In this article, we’ll first briefly discuss the difference between state and federal courts, and why it matters. Second, we’ll introduce you to the difference between primary law and advisory guidelines. We’ll walk you through some of the federal and state court rules that govern ediscovery practice in their respective jurisdictions, along with a few of the most influential collections of advisory guidelines in the United States.
Finally, we’ll analyze the importance of lawyers’ professional codes of conduct, and how they do, or do not, address the specific issue of technological competence.
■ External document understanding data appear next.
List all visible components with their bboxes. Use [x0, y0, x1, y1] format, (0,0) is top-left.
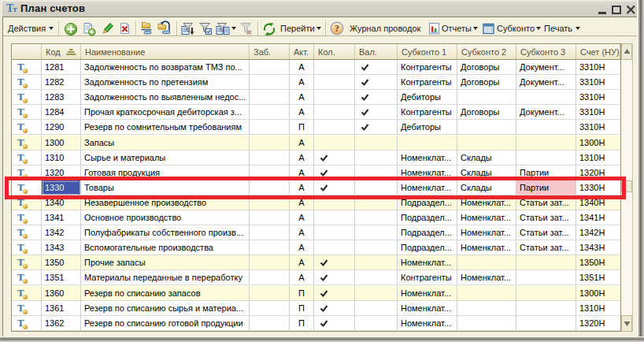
- svg-text:?: ?: [335, 23, 339, 34]
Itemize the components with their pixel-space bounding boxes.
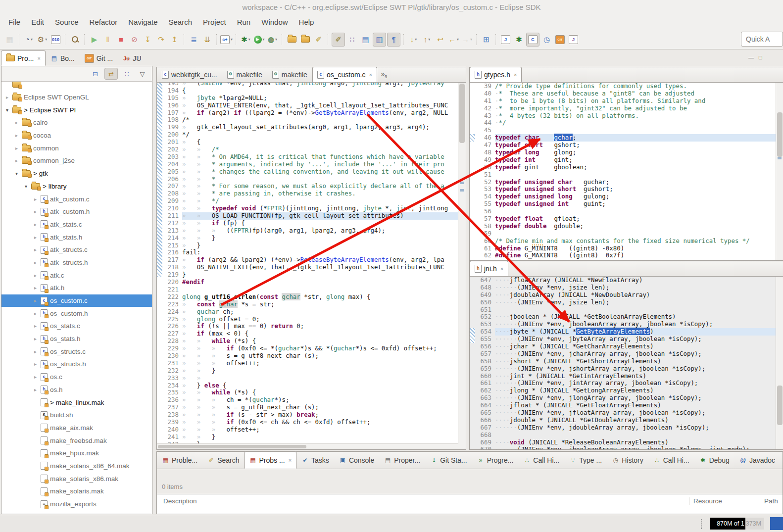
expand-arrow-icon[interactable]: ▸ — [33, 374, 38, 380]
code-line-664[interactable]: 664····jfloat * (JNICALL *GetFloatArrayE… — [470, 402, 776, 409]
tree-item-make-solaris-x86-mak[interactable]: make_solaris_x86.mak — [1, 472, 152, 485]
java-perspective-icon[interactable]: J — [499, 33, 512, 46]
view-tab-inclu[interactable]: ≡Inclu... — [780, 451, 783, 469]
expand-arrow-icon[interactable]: ▸ — [33, 323, 38, 329]
save-icon[interactable]: ▦ — [3, 33, 16, 46]
view-tab-javadoc[interactable]: @Javadoc — [734, 451, 780, 469]
tree-item-library[interactable]: ▾> library — [1, 180, 152, 193]
tree-item-make-solaris-mak[interactable]: make_solaris.mak — [1, 485, 152, 498]
vertical-scrollbar[interactable] — [776, 277, 783, 449]
code-line-39[interactable]: 39/* Provide type definitions for common… — [470, 83, 776, 90]
code-line-202[interactable]: 202» » /* — [157, 146, 458, 153]
expand-arrow-icon[interactable]: ▸ — [33, 196, 38, 202]
tree-item-atk-structs-c[interactable]: ▸catk_structs.c — [1, 243, 152, 256]
step-over-icon[interactable]: ↷ — [155, 33, 167, 46]
code-line-231[interactable]: 231» » » offset++; — [157, 360, 458, 367]
code-line-62[interactable]: 62#define G_MAXINT8 ((gint8) 0x7f) — [470, 252, 776, 259]
code-line-225[interactable]: 225» glong offset = 0; — [157, 316, 458, 323]
code-line-201[interactable]: 201» { — [157, 139, 458, 146]
code-line-670[interactable]: 670······(JNIEnv *env, jbooleanArray arr… — [470, 446, 776, 449]
code-line-662[interactable]: 662····jlong * (JNICALL *GetLongArrayEle… — [470, 387, 776, 394]
expand-arrow-icon[interactable]: ▸ — [4, 95, 10, 100]
editor-gtypes-h[interactable]: 39/* Provide type definitions for common… — [470, 83, 783, 260]
expand-arrow-icon[interactable]: ▸ — [33, 349, 38, 354]
code-line-41[interactable]: 41·* to be 1 byte (8 bits) on all platfo… — [470, 97, 776, 105]
close-icon[interactable]: × — [289, 457, 292, 463]
code-line-205[interactable]: 205» » * changes the calling convention,… — [157, 168, 458, 176]
tree-item-atk-structs-h[interactable]: ▸hatk_structs.h — [1, 256, 152, 269]
code-line-206[interactable]: 206» » * — [157, 176, 458, 183]
code-line-215[interactable]: 215» } — [157, 242, 458, 249]
column-path[interactable]: Path — [760, 497, 783, 505]
open-task-icon[interactable] — [286, 33, 298, 46]
link-with-editor-icon[interactable]: ⇄ — [104, 68, 118, 80]
close-icon[interactable]: × — [37, 55, 40, 61]
menu-help[interactable]: Help — [294, 15, 320, 30]
occurrences-icon[interactable]: ∷ — [346, 33, 358, 46]
code-line-652[interactable]: 652····jboolean * (JNICALL *GetBooleanAr… — [470, 313, 776, 321]
maximize-icon[interactable]: □ — [135, 54, 139, 60]
new-c-file-icon[interactable]: c+▾ — [220, 33, 233, 46]
sort-icon[interactable]: ≣ — [188, 33, 200, 46]
debug-perspective-icon[interactable]: ✱ — [513, 33, 525, 46]
code-line-45[interactable]: 45 — [470, 127, 776, 134]
code-line-217[interactable]: 217» if (arg2 && lparg2) (*env)->Release… — [157, 256, 458, 264]
code-line-228[interactable]: 228» » while (*s) { — [157, 338, 458, 345]
code-line-57[interactable]: 57typedef float gfloat; — [470, 215, 776, 223]
skip-breakpoints-icon[interactable]: ⊘ — [128, 33, 141, 46]
code-line-213[interactable]: 213» » » ((FPTR)fp)(arg0, arg1, lparg2, … — [157, 227, 458, 235]
planning-perspective-icon[interactable]: ◷ — [540, 33, 553, 46]
code-line-203[interactable]: 203» » * On AMD64, it is critical that f… — [157, 153, 458, 161]
column-resource[interactable]: Resource — [689, 497, 760, 505]
code-line-197[interactable]: 197» if (arg2) if ((lparg2 = (*env)->Get… — [157, 109, 458, 117]
scrollbar-thumb[interactable] — [777, 112, 783, 157]
problems-table-body[interactable] — [157, 508, 783, 514]
editor-tab-makefile[interactable]: ⚙makefile — [267, 67, 312, 82]
highlighter-icon[interactable]: ✐ — [332, 33, 345, 47]
collapse-arrow-icon[interactable]: ▾ — [23, 184, 29, 189]
step-into-icon[interactable]: ↧ — [142, 33, 154, 46]
java-browsing-perspective-icon[interactable]: J — [567, 33, 580, 46]
tree-item-atk-h[interactable]: ▸hatk.h — [1, 282, 152, 294]
menu-search[interactable]: Search — [163, 15, 197, 30]
tree-item-make-linux-mak[interactable]: > make_linux.mak — [1, 396, 152, 409]
editor-tab-webkitgtk-cu[interactable]: cwebkitgtk_cu... — [157, 67, 222, 82]
code-line-218[interactable]: 218» OS_NATIVE_EXIT(env, that, _1gtk_1ce… — [157, 264, 458, 271]
column-description[interactable]: Description — [157, 497, 689, 505]
view-tab-call-hi[interactable]: ∴Call Hi... — [518, 451, 564, 469]
view-tab-proble[interactable]: ▦Proble... — [157, 451, 202, 469]
code-line-54[interactable]: 54typedef unsigned long gulong; — [470, 193, 776, 200]
view-tab-bo[interactable]: ▤Bo... — [46, 50, 80, 66]
code-line-649[interactable]: 649····jdoubleArray (JNICALL *NewDoubleA… — [470, 291, 776, 299]
code-line-221[interactable]: 221 — [157, 286, 458, 293]
code-line-55[interactable]: 55typedef unsigned int guint; — [470, 200, 776, 208]
code-line-53[interactable]: 53typedef unsigned short gushort; — [470, 186, 776, 193]
code-line-230[interactable]: 230» » » s = g_utf8_next_char (s); — [157, 352, 458, 360]
expand-arrow-icon[interactable]: ▸ — [33, 260, 38, 265]
vertical-scrollbar[interactable] — [458, 83, 466, 449]
expand-arrow-icon[interactable]: ▸ — [14, 158, 19, 163]
tree-item-os-c[interactable]: ▸cos.c — [1, 371, 152, 384]
expand-arrow-icon[interactable]: ▸ — [33, 222, 38, 227]
code-line-657[interactable]: 657······(JNIEnv *env, jcharArray array,… — [470, 350, 776, 358]
menu-edit[interactable]: Edit — [26, 15, 49, 30]
collapse-all-icon[interactable]: ⊟ — [89, 68, 101, 79]
editor-tab-makefile[interactable]: ⚙makefile — [222, 67, 267, 82]
code-line-666[interactable]: 666····jdouble * (JNICALL *GetDoubleArra… — [470, 417, 776, 424]
expand-arrow-icon[interactable]: ▸ — [14, 133, 19, 138]
tree-item-gtk[interactable]: ▾> gtk — [1, 167, 152, 180]
code-line-235[interactable]: 235» » while (*s) { — [157, 389, 458, 396]
toggle-source-header-icon[interactable]: ▥ — [373, 33, 386, 47]
status-grip[interactable] — [701, 519, 702, 529]
tree-item-make-freebsd-mak[interactable]: make_freebsd.mak — [1, 434, 152, 447]
code-line-60[interactable]: 60/* Define min and max constants for th… — [470, 238, 776, 245]
tree-item-item[interactable] — [1, 82, 152, 91]
code-line-194[interactable]: 194{ — [157, 87, 458, 95]
code-line-222[interactable]: 222glong g_utf16_strlen(const gchar *str… — [157, 293, 458, 301]
tree-item-atk-c[interactable]: ▸catk.c — [1, 269, 152, 282]
forward-icon[interactable]: →▾ — [461, 33, 473, 46]
code-line-655[interactable]: 655······(JNIEnv *env, jbyteArray array,… — [470, 336, 776, 343]
menu-project[interactable]: Project — [197, 15, 232, 30]
tree-item-os-custom-c[interactable]: ▸cos_custom.c — [1, 294, 152, 307]
terminate-icon[interactable]: ■ — [115, 33, 127, 46]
Difference between state and federal courts
In the United States, there exist both state and federal courts. Each branch of the judicial system has various levels of courts as well, with both trial and appellate courts hearing cases. While most cases are heard by state courts, federal courts hear cases involving:
– Cases in which the United States itself is a party (for example, if a person, company, or state is suing the federal government or if the federal government sues another party)
– The case involves an infringement of the United States Constitution, an international treaty, or federal law
– Bankruptcy, copyright, maritime, and patent matters
– A criminal charge involving the United States Code (which is federal legislation)
– An action involving citizens or companies headquartered in different states
– An action involving citizens or companies headquartered in foreign countries
The distinction between state and federal courts is an important one for the purpose of ediscovery law. Your case’s venue will determine whether the Federal Rules of Civil Procedure (FRCP) apply or if state rules regarding ediscovery must be complied with.
While it’s difficult to generalize, many cases involving large amounts of ediscovery do wind up in the federal courts because of the frequency with which they involve multi-jurisdictional corporate parties, or even internationally involved parties.
Difference between binding law and advisory guidelines
There are important differences between legislatively or judicially enacted rules of court and the advisory guidelines written by various committees, conferences, and organizations. The former are considered “primary law.” In other words, they form part of the law of the state or country (depending on the level of government or court that enacted them) and must be followed.
The latter does not carry the force of law. In many cases, they can be ignored by judges, juries, and litigants during a lawsuit. This comes with an important caveat, however. Many of these advisory guidelines, like the Sedona Principles, are so influential that they have become an integral part of how judges decide disputes.
This isn’t surprising, given how knowledgeable and esteemed the working groups and committees that make up some of these organizations are.
Federal Court Rules
Civil litigation that takes place in federal court is governed primarily by the Federal Rules of Civil Procedure, a collection of rules that aims to bring some order to the chaos of uncontrolled litigation.
Federal Rules of Civil Procedure:
The Federal Rules of Civil Procedure set out a number of rules that are highly relevant to ediscovery law. They pertain to any federally litigated dispute. We’ll go through a few of the especially pertinent ones here.
“These rules govern the procedure in all civil actions and proceedings in the United States district courts, except as stated in Rule 81. They should be construed, administered, and employed by the court and the parties to secure the just, speedy, and inexpensive determination of every action and proceeding.”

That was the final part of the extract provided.